D.C. Homeless Initiative.
The department has initiated a creative partnership with the District of Columbia government to develop a comprehensive strategic plan to deliver a continuum of care to end a person's homelessness. HUD will use the D.C. initiative as a laboratory to determine what policy tools and programs are most helpful to local governments in providing needed services to homeless persons. The initiative will bring together federal and local governments, the private sector, the foundation community, nonprofit groups, the homeless, and neighborhoods to review barriers in the establishment of homeless programs, participate in the development of the strategic plan, and play a role in its implementation. The continuum of care to be established will offer a full range of transitional and permanent housing options and supportive services to homeless individuals and families.
Community Partnerships Against Crime.
The public housing authorities in Richmond, Memphis, and New York City were selected to participate in HUD's Community Partnerships Against Crime lab. HUD is working with the housing authorities, other community organizations, and residents to develop creative strategies for the abatement of crime and drug activity. HUD has waived regulations and identified flexible methods to implement new strategies. This team concept leverages resources and provides services previously not available. This successful approach is being recorded by HUD and the local communities for use in a national videoconference to be held in December.
Creating New Partnerships
Over the past six months, HUD has begun to develop strong partnerships with such disparate groups as nonprofit organizations, the private sector, foundations, labor leaders, and others. Three partnerships stand out.
First, HUD received $100 million to support innovative partnerships with private pension funds for the construction and/or reconstruction of low-income housing. The funds will help HUD demonstrate a model for marrying federal assistance with pension fund financing. The AFL- CIO Investment Trusts have expressed particular interest in this partnership.

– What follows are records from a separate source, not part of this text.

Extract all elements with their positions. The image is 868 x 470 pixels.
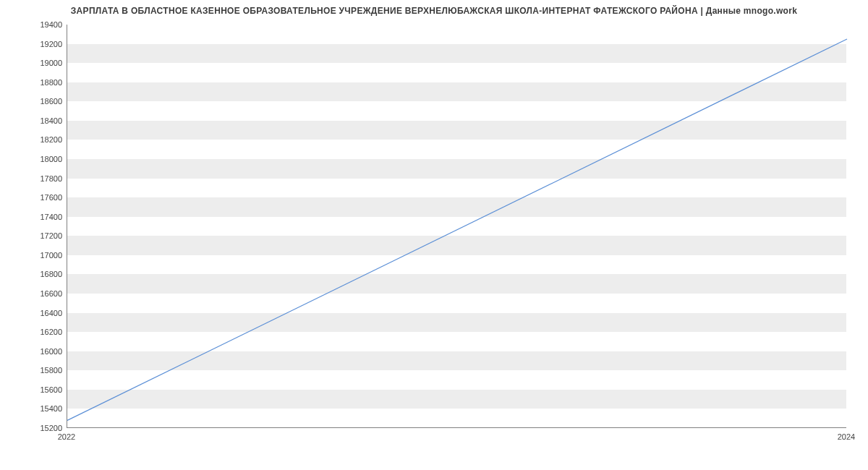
y-tick-label: 17800 bbox=[19, 174, 62, 183]
x-tick-label: 2022 bbox=[45, 432, 88, 441]
y-tick-label: 18600 bbox=[19, 97, 62, 106]
y-tick-label: 16800 bbox=[19, 270, 62, 278]
y-tick-label: 18000 bbox=[19, 155, 62, 163]
chart-container: 1520015400156001580016000162001640016600… bbox=[67, 25, 846, 428]
y-tick-label: 19000 bbox=[19, 59, 62, 67]
y-tick-label: 19400 bbox=[19, 20, 62, 29]
line-layer bbox=[67, 25, 847, 428]
y-tick-label: 16400 bbox=[19, 309, 62, 317]
y-tick-label: 16600 bbox=[19, 289, 62, 298]
y-tick-label: 16200 bbox=[19, 328, 62, 336]
x-tick-label: 2024 bbox=[825, 432, 868, 441]
y-tick-label: 17600 bbox=[19, 193, 62, 202]
y-tick-label: 17200 bbox=[19, 231, 62, 240]
y-tick-label: 16000 bbox=[19, 347, 62, 356]
y-tick-label: 15200 bbox=[19, 424, 62, 432]
y-tick-label: 17000 bbox=[19, 251, 62, 260]
data-series-line bbox=[67, 39, 847, 420]
y-tick-label: 18800 bbox=[19, 78, 62, 87]
y-tick-label: 15400 bbox=[19, 404, 62, 413]
y-tick-label: 18400 bbox=[19, 116, 62, 125]
y-tick-label: 15600 bbox=[19, 385, 62, 394]
y-tick-label: 15800 bbox=[19, 366, 62, 375]
y-tick-label: 17400 bbox=[19, 213, 62, 221]
plot-area bbox=[67, 25, 846, 428]
y-tick-label: 18200 bbox=[19, 135, 62, 144]
y-tick-label: 19200 bbox=[19, 40, 62, 48]
chart-title: ЗАРПЛАТА В ОБЛАСТНОЕ КАЗЕННОЕ ОБРАЗОВАТЕ… bbox=[0, 0, 868, 16]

Second, HUD is seeking $200 million to establish an Innovative Homeless Fund. The Fund will allow HUD to undertake comprehensive initiatives with cities that commit to addressing the full continuum of care from emergency shelter to permanent housing.
Third, HUD is requesting $25 million to invest in the National Community Development Initiative, a successful foundation-driven effort that supports capacity-building for community development corporations.

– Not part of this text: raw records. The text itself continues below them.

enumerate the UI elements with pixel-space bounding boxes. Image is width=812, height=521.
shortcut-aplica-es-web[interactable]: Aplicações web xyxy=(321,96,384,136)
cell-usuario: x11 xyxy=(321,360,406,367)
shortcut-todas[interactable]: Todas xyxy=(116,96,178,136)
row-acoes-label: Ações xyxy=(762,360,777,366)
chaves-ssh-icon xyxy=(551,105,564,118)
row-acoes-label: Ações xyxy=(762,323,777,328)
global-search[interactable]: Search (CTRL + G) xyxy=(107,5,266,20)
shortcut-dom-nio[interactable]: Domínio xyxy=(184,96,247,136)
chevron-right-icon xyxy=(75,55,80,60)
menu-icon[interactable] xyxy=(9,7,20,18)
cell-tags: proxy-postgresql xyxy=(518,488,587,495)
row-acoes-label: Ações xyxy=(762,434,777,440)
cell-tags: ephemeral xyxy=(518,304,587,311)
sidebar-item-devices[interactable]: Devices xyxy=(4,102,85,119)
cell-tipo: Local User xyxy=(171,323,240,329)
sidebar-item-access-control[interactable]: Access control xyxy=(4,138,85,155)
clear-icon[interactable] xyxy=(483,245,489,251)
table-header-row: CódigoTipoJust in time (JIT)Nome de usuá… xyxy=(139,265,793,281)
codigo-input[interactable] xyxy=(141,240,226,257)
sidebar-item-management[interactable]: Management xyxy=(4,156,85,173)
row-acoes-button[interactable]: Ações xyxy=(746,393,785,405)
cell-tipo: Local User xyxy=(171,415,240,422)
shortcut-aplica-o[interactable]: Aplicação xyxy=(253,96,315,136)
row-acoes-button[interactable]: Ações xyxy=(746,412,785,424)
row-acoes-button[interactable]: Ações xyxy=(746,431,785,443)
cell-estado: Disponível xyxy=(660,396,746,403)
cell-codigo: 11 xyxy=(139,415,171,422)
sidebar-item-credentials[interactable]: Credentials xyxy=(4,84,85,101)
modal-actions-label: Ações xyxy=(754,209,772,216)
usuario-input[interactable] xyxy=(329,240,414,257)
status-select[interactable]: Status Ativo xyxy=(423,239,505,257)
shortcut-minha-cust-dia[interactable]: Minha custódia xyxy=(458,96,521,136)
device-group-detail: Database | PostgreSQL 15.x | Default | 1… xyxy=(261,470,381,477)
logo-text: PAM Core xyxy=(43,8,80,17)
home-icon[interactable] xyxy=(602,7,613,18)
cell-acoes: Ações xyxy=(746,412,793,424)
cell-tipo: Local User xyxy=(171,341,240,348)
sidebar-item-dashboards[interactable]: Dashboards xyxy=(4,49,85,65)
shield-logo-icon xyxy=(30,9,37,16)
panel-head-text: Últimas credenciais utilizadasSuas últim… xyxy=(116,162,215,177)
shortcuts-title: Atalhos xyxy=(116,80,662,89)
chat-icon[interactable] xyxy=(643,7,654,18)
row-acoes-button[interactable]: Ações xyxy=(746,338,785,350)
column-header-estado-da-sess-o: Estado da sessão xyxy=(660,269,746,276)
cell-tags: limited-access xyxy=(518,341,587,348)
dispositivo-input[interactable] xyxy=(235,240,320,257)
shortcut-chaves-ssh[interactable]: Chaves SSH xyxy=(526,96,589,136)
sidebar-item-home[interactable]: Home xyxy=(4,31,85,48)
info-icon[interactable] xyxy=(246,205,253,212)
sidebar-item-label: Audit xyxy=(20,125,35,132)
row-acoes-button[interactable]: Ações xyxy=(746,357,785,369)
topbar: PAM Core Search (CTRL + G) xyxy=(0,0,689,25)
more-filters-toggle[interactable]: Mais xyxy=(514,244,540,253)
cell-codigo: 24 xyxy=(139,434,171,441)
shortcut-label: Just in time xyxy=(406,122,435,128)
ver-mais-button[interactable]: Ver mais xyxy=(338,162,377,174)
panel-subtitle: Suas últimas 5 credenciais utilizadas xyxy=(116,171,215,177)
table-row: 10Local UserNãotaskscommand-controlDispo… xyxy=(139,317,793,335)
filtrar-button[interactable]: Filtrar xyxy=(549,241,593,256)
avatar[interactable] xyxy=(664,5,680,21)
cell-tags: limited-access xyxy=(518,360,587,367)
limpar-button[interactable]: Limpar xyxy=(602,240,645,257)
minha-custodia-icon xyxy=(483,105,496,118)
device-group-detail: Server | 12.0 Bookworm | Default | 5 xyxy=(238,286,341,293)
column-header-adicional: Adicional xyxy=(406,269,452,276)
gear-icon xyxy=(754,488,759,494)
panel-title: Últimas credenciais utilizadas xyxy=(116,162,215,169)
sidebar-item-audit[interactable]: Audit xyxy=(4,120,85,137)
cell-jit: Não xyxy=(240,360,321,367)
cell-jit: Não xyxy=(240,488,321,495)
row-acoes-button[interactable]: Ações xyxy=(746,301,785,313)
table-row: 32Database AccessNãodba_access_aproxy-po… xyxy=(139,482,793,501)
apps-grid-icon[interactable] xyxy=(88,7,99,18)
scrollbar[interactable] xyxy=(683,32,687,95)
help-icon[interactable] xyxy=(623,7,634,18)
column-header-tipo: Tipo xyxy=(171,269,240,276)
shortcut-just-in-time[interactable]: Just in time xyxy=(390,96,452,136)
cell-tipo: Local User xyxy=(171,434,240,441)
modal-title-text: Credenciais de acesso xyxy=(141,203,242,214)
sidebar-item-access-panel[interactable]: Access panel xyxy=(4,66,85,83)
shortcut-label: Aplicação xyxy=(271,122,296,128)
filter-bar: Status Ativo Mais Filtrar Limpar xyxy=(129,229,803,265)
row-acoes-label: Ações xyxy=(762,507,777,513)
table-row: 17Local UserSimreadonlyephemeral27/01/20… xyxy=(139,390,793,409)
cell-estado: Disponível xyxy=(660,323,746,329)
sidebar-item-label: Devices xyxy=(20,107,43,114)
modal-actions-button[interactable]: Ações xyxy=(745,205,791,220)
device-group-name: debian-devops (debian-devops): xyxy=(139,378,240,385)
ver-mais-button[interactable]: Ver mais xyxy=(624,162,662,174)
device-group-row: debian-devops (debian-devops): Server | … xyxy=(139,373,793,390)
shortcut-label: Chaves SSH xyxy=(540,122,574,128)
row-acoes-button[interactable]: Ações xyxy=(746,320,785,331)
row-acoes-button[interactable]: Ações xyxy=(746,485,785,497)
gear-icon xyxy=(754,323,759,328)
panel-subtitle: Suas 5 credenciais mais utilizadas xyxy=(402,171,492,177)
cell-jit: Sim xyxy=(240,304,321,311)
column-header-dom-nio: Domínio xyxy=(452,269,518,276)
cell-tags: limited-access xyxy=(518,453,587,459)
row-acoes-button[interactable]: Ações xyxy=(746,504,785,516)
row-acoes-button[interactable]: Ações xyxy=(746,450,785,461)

HUD's goal is to energize the department to carry out the functions for which it was created. HUD will strengthen the department's traditional role of providing a decent, affordable home in a healthy living environment for every American family. HUD will also put the urban development component back into HUD and will create working partnerships with community organizations, local leaders, private business, and governments at all levels.
HUD has indicated that it is committed to revolutionizing the way it does business. While change is already underway, the agency recognizes that radical change requires a long-term effort. The announcement of the NPR recommendations and the measures that the department has taken are only initial steps. With the continued participation of employees and constituents, HUD will ensure it works the way a government agency ought to work and is a partner for community improvement.